И потом я все заново приглядывался к лицу его и видел, что на лице у него есть будущее, а особенно в этих глубоких, налитых электричеством большого мастера зеленых глазах его, Васьки. И чувствовал я, как растет во мне интерес и нему, растет уважение, чуткое внимание к слову, к движению его. Я сразу преобразил Ваську Лаптева в Леонова, отличного, большого в будущем писателя.
И теперь не встречусь — нет больше для меня Васьки Лаптева, не вижу я его в Леониде Леонове — вижу только этого нового человека, по-новому чувствую, понимаю его — вот как!»
Фурманов и Леонов обменялись своими новыми книжками.
На экземпляре «Мятежа» Фурманов написал: «Четыре года я видел тебя — и не знал, что это ты!..»
…Именно в эти сентябрьские дни двадцать пятого года Фурманов получил то письмо от Максима Горького, в котором Горький давал оценку «Чапаеву» и «Мятежу».
31 октября 1925 года умер Михаил Васильевич Фрунзе. Для Фурманова это было тяжелое несчастье. Ушел из жизни близкий человек, связь
Каждую свою новую книгу Дмитрий Андреевич посылал Фрунзе с теплой, трогательной надписью. После гражданской войны Фрунзе долго работал на Украине. Приезжая в Москву, он обязательно собирал друзей-ивановцев, друзей-чапаевцев, и среди них всегда был Дмитрий Фурманов.
И вот в ненастный осенний день двадцать пятого года друзья-ивановцы собрались без своего вожака. Направились к Колонному залу Дома союзов, где лежал командарм, стали в почетный караул.
Фурманов вглядывался в любимые черты, и проходила перед ним вся жизнь…
Вот они сидят с товарищем Арсением в Ивановском революционном штабе, и Фрунзе говорит ему о партии большевиков… Вот слышатся ему вдохновенные слова Михаила Васильевича перед отъездом на фронт.
Уфа. Река Белая. Чапаев ранен. Фрунзе появляется перед Ивановским полком. Фрунзе в цепи. Лавиной несутся бойцы за любимым командармом. Фрунзе контужен, но не уходит с поля боя…
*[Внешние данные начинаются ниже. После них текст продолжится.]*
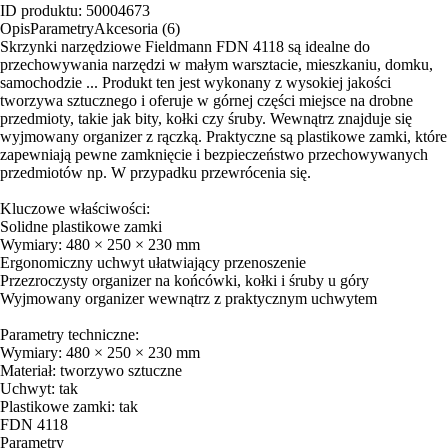
Materiał: tworzywo sztuczne
wyjmowany organizer z rączką. Praktyczne są plastikowe zamki, które
Uchwyt: tak
zapewniają pewne zamknięcie i bezpieczeństwo przechowywanych
Plastikowe zamki: tak
przedmiotów np. W przypadku przewrócenia się.
Kluczowe właściwości:
Solidne plastikowe zamki
Wymiary: 480 × 250 × 230 mm
Ergonomiczny uchwyt ułatwiający przenoszenie
Przezroczysty organizer na końcówki, kołki i śruby u góry
Wyjmowany organizer wewnątrz z praktycznym uchwytem
Parametry techniczne:
Wymiary: 480 × 250 × 230 mm
Materiał: tworzywo sztuczne
Uchwyt: tak
Plastikowe zamki: tak
FDN 4118
Parametry
Akcesoria
Rękawice robocze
И вот последнее выступление Фрунзе по вопросам литературы… Учитель… Командарм… Вожак.
Утром Фурманов делал доклад о Фрунзе в школе ВЦИК. Не сдержался — заплакал… Да и сейчас… Нет, надо взять себя в руки… И он начинает думать о книге, которую он напишет о товарище Арсении… Обязательно напишет.